The National Cancer Institute, which is publishing a new 16-page document with the subtitle “Get informed and decide”, reaffirms the importance of systematic screening from the age of 50.
Only two out of three women invited to get tested for breast cancer do so . A semi-failure for public health because the assessment of the benefit / risk balance is more complex than some would like to believe.
“Better explain the benefits and risks of breast cancer screening ” is the ambition displayed by Professor Norbert Ifrah, president of the Cancer Institute (INCa), in a new document of 16 pages under -title “Get informed and decide”. This document will accompany the invitations to participate in the organized screening that the 9 million women aged 50 to 74 who will be affected will receive by mail.
This new document does not vary the recommendation to participate in screening, says Pr Ifrah immediately, it is a sharing tool between a woman and her attending physician.It is more complete than the previous leaflet, adds Dr Jérôme Viguier, in charge of the public health and care division of INCa. It contains information on the challenges and benefits, but also the risks and limits of screening: false positives, cancers diagnosed in the interval between two screening exams, over diagnosis and over treatment, radio-induced cancers …” Address all these questions is one of the merits of the brochure.
Regarding the risk, INCa recalls that: “out of 100 women aged 50, 3 will develop breast cancer within ten years.” Let us complete with the other figure which is important for considering her participation in a breast cancer program. screening, reduction of mortality. “International studies estimate that these programs make it possible to prevent between 15 and 21% of deaths from breast cancer,” we can read in the brochure. Translated into absolute risk, this means, as the INCa indicates on its website, that: “Between 150 and 300 deaths from breast cancer would be avoided per 100,000 women regularly participating in screening for 7 to 10 years.”

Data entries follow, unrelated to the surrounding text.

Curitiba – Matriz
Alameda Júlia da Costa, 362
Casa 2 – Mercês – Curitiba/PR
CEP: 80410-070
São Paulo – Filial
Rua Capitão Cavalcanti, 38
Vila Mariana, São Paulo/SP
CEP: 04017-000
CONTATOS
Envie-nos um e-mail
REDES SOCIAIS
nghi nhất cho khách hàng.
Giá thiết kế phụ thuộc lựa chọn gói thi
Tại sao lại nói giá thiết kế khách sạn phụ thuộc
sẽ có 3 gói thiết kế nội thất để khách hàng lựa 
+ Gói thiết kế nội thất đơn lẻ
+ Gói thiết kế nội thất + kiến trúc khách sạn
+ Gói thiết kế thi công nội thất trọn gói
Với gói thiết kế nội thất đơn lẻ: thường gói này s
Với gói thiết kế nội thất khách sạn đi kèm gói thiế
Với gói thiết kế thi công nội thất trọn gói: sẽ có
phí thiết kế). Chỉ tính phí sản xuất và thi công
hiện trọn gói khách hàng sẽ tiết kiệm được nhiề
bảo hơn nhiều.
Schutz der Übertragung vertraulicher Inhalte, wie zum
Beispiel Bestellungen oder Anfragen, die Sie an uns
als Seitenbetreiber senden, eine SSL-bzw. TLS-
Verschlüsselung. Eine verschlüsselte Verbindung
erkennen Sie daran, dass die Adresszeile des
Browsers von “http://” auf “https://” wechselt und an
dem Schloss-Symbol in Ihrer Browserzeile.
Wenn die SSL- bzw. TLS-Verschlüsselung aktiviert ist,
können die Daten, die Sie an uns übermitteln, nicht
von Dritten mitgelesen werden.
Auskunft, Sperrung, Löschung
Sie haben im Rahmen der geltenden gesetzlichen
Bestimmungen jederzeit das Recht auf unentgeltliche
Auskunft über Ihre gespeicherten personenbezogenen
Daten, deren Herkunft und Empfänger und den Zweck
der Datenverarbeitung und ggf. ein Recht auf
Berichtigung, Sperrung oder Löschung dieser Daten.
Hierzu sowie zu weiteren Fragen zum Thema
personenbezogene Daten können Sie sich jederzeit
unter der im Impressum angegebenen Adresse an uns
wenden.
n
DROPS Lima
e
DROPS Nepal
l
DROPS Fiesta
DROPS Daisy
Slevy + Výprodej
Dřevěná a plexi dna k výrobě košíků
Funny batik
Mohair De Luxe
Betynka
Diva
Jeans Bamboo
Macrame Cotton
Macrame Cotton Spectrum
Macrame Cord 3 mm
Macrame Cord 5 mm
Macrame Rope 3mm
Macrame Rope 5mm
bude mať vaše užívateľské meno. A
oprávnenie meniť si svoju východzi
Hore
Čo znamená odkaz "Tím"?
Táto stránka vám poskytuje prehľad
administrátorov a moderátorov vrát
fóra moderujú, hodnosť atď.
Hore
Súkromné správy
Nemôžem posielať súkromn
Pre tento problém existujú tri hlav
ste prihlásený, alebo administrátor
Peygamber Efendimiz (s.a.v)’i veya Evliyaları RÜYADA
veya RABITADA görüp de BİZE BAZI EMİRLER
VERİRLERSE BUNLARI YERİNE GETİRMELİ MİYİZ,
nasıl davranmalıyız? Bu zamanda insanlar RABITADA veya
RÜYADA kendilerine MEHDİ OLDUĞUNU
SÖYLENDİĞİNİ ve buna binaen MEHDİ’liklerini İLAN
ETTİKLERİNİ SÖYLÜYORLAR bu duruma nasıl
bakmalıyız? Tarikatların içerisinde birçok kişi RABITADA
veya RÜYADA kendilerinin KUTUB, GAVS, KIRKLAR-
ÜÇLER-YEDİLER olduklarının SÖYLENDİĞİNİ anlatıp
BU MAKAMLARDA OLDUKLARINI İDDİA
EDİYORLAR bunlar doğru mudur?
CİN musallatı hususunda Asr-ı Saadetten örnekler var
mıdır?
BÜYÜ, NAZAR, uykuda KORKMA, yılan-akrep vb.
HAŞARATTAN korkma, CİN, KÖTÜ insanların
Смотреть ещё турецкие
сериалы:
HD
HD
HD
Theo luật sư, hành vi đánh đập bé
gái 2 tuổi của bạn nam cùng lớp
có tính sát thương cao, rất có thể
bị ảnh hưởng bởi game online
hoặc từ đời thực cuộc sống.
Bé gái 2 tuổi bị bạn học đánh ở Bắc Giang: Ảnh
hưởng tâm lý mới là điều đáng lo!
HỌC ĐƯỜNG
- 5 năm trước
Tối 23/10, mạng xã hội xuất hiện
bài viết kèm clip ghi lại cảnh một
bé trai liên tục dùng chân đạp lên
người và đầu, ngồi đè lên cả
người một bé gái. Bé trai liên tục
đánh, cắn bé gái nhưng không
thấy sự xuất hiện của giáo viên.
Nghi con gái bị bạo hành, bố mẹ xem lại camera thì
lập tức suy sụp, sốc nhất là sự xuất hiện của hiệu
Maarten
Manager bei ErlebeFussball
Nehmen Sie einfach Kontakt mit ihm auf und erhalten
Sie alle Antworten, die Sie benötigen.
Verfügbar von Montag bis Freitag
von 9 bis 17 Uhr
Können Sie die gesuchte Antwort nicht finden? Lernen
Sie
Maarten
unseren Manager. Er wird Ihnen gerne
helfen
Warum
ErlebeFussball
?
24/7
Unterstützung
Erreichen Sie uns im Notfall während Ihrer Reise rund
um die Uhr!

False positives, that is to say false alarming examinations, are the first consubstantial drawback to screening. It is even, specifies the INCa brochure, what happens “in most cases” when an anomaly is detected by mammography. In the end, additional examinations and anxiety will have been generated unnecessarily.
Another drawback, this time from mammograms themselves, is the risk of dying from radio-induced cancer, that is to say from cancer the appearance of which is due to repeated exposure to X-rays. details the brochure, “in the order of 1 to 10 per 100,000 women who have had a mammogram every 2 years for 10 years,” writes INCa.
It is also necessary to take into account the so-called “interval” cancers (between two mammograms) which will not be detected by systematic mammograms.